À l’occasion du 25e anniversaire du club agroenvironnemental du bassin la Guerre, c’est le moment de souligner le travail accompli, selon Mme Thibaudeau, qui accompagne les trois dizaines de producteurs qui se sont regroupés pour améliorer leurs pratiques à leurs frais.

« C’est une belle façon de leur rendre hommage et de leur dire bravo pour le chemin parcouru! Le club est une référence au Québec en matière de pratiques agricoles durables », lance l’agronome qui a souvent été invitée à présenter les réalisations du club à travers la province.

Fondé en 1996 par un petit groupe de 5 producteurs qui faisaient déjà des essais au champ avec des pratiques nouvelles, le club visait aussi améliorer la cohabitation entre agriculteurs et riverains, et il a rapidement attiré des nouveaux membres.

L’une des réalisations les plus importantes du club fut son association avec l’Institut de Recherche et de Développement en Agroenvironnement (IRDA) ainsi que le ministère de l’Agriculture, des Pêcheries et de l’Alimentation (MAPAQ) à l’été 2001 pour caractériser le bassin versant.

 « L’objectif était de poser un diagnostic précis de l’état des terres et de la qualité de l’eau, et ensuite d’intervenir ’’ sur mesure ‘’ de façon concertée afin d’améliorer la qualité [de la rivière la Guerre]. Ces investissements concertés dans l’aménagement des terres du bassin et l’implantation de pratiques culturales de conservation des sols se sont traduits en résultats bien tangibles sur la qualité de l’eau, notamment en réduisant de près de moitié les exportations de sédiments et de phosphore à l’exutoire du bassin versant expérimental ».

C’est une amélioration sans précédent à l’échelle d’un bassin versant au Québec, qui a valu au club plusieurs reconnaissances, dont un Prix canadien en environnement en 2008, ainsi qu’un prix d’excellence Conscientia en environnement et en développement durable remis par le Conseil régional de l’environnement de la Montérégie.

 

Un bon exemple de cultures de couverture à Fermes Ajiro 1989 située à Godmanchester qui consacre la totalité de ses 390 ha en semi direct PHOTO Sylvie Thibaudeau

 

« C’était contagieux de voir ce qu’on faisait » dit le président fondateur, Sylvain Gascon, tout en soulignant l’effet d’entrainement des pratiques du club sur d’autres fermes du voisinage, « Les techniques de culture ont changé.

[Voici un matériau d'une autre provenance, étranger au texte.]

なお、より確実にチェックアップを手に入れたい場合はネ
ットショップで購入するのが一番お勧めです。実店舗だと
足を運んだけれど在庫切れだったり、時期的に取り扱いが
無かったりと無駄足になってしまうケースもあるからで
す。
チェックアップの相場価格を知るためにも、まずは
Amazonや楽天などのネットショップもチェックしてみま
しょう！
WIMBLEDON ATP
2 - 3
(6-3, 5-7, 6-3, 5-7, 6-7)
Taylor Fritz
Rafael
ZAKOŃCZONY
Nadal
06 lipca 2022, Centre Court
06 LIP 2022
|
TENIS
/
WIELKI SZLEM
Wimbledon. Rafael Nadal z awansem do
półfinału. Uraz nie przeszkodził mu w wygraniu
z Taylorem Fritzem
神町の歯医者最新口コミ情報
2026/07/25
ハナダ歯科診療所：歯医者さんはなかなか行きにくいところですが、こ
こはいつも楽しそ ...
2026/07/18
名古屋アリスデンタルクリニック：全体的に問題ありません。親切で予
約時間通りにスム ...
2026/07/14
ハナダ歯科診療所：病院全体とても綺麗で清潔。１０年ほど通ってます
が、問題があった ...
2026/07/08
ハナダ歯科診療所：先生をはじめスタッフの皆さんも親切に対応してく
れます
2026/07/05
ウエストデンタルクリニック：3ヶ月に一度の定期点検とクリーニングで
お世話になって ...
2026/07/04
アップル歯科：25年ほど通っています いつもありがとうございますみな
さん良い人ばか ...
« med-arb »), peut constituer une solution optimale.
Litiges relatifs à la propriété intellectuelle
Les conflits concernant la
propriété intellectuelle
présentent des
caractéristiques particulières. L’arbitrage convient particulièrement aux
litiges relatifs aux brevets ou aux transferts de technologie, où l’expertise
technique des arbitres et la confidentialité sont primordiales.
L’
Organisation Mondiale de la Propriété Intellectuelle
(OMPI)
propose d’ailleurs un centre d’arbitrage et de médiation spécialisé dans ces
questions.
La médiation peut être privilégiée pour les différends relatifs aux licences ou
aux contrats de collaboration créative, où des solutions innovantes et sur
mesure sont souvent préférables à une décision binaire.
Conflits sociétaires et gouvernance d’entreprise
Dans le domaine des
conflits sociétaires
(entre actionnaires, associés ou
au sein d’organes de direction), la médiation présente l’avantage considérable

Beaucoup de gens ont adopté le semi-direct ou il n’y a pas de travail de sol, donc ça réduit beaucoup l’érosion. Ensuite beaucoup ont adopté les cultures de couverture. Et maintenant on développe le semi sur couvert végétal, ou l’on sème, par exemple, le soya directement sur une culture de couverture. C’était de la folie quand on a commencé à en parler, mais c’est implanté depuis 3-4 ans comme façon de faire et ça commence à être répandu ».

Mais au-delà de la reconnaissance, Mme Thibaudeau souligne « La dynamique, le partage d’information, la participation aux activités de groupe et l’entraide des membres au sein du club constituent aussi des aspects qui en font un modèle à reproduire ».

Le club n’a aucune intention baisser les bras, car le travail aux champs n’est pas terminé, et le travail de sensibilisation ne fait que commencer. Le groupe a déjà organisé plusieurs activités, dont des visites aux champs, pour permettre aux résidents de Saint-Anicet de témoigner des progrès. Pour Mme Thibaudeau, « ce travail doit être poursuivi car certaines de ces réalisations et leur rôle bénéfique sur l’environnement (dont leurs bénéfices sur la qualité de l’eau) sont méconnues des riverains. Les efforts que leur mise en application implique sont également peu connus ».

« Les priorités ont été atteintes mais il va toujours y avoir des améliorations, on va évoluer et essayer de faire suivre les pratiques par les nouvelles générations, souligne M. Gascon. Je suis très fier de voir la 2e génération embarquer ».

Photo : Sylvie Thibaudeau

Un bon exemple de cultures de couverture à Fermes Ajiro 1989, située à Godmanchester, qui consacre la totalité de ses 390 ha en semi direct.